御者と一頭の馬、消えたロビン。裏の花壇で聞こえた馬らしき声、ああ、耳が良くて良かった。裏で聞こえたって事は北に向かったのか?
あの時間正面はもちろんのこと、どの裏口も朝早いヤードボーイがウロウロしている。人目を避けられるのなんて僕の花壇がある北側しかない。
ガーデンを抜け丘を越えて露天風呂のある観測所の向こう北側は、さらに丘を越え雑木林を抜け最後、…道すらない未開の山しかない。あの山から領外には出られない…。どういう事だ…?

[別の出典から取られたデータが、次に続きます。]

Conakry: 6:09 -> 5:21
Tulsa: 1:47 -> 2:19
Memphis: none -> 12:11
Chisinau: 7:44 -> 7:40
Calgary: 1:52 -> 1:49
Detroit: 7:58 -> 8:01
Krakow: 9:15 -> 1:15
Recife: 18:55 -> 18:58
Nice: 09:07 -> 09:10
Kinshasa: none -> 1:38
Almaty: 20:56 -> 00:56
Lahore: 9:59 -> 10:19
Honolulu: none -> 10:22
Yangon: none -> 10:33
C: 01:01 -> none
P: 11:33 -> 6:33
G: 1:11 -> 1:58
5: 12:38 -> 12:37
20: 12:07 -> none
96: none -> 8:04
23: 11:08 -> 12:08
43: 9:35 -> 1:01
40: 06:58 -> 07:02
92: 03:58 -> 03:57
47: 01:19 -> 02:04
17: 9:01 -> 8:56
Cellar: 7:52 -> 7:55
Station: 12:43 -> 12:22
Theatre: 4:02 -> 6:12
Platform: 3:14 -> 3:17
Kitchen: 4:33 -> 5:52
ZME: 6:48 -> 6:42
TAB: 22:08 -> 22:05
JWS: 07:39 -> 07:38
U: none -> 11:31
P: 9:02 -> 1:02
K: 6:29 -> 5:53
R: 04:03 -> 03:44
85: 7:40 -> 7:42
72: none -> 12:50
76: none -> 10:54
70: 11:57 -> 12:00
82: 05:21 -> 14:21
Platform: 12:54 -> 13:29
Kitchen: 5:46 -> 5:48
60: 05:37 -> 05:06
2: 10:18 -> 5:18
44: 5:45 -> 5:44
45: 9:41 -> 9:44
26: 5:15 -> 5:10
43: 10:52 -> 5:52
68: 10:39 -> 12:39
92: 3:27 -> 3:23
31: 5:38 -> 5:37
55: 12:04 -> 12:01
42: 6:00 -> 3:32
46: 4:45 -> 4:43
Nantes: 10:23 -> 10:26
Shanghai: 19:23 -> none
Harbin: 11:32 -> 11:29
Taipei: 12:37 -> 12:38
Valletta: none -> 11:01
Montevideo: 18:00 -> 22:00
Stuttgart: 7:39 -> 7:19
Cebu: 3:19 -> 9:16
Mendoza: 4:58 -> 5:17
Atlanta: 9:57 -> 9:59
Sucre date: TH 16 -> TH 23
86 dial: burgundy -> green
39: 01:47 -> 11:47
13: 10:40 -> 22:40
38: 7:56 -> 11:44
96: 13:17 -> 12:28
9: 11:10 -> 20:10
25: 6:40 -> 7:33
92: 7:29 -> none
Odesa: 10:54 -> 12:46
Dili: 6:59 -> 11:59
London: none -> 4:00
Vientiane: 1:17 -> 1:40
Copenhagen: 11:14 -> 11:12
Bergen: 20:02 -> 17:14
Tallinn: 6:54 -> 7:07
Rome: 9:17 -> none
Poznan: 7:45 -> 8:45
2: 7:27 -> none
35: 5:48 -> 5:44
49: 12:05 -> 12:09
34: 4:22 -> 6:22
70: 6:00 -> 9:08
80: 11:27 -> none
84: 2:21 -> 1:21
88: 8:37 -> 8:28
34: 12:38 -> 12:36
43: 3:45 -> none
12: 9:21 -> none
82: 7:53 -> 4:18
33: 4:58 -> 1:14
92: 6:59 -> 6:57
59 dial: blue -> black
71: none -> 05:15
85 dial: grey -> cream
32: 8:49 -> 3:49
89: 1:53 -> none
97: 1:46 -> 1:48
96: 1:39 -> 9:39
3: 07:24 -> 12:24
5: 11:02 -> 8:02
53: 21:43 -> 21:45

「ヴェストさん、出来るところまででいいから裏の花壇から裏山までの認識してくれる?」


ヴェストさんの後に付いて何一つ見逃さないよう歩く僕に、アレクシさんに支えられ泣きそうになりながらもノールさんは必死について来る。

ヘンリックさんとユーリは屋敷に残って捜索の段取りにはいっている。人を集めて捜索開始までに何か一つでもヒントがみつかれば…。初動捜査は最初の鍵だ。限られた人員を有効に使うため捜索範囲を少しでも絞ることが出来れば…!

なのに初夏の元気な青葉は僕らに何も知らせてはくれない。嘘だろう?何の痕跡も無いなんて。ああ…


「アッシュ様。観測所の露天風呂、ここに馬が水を飲んだ形跡を認識しました。」

「ホッ…、じゃぁやっぱり方角は間違ってないって事か…。ノールさん、ユーリにすぐ伝えてきて。」

「私はアッシュ君と行こう。ノール、一人で大丈夫かい?」
「僕は大丈夫。それよりもロビンを…、一刻も早くロビンを見つけて…」


涙ぐむノールさんを一人で戻らせるのは忍びないが…、いかんせん戦力外だ。彼が自分は嫡男には向かない、そう言い張るのはこんな繊細な部分があるからなんだろう…。




そうしてさらに突き進んだ丘と林とそのまた向こう、山のふもとには一頭の馬が放たれていた…。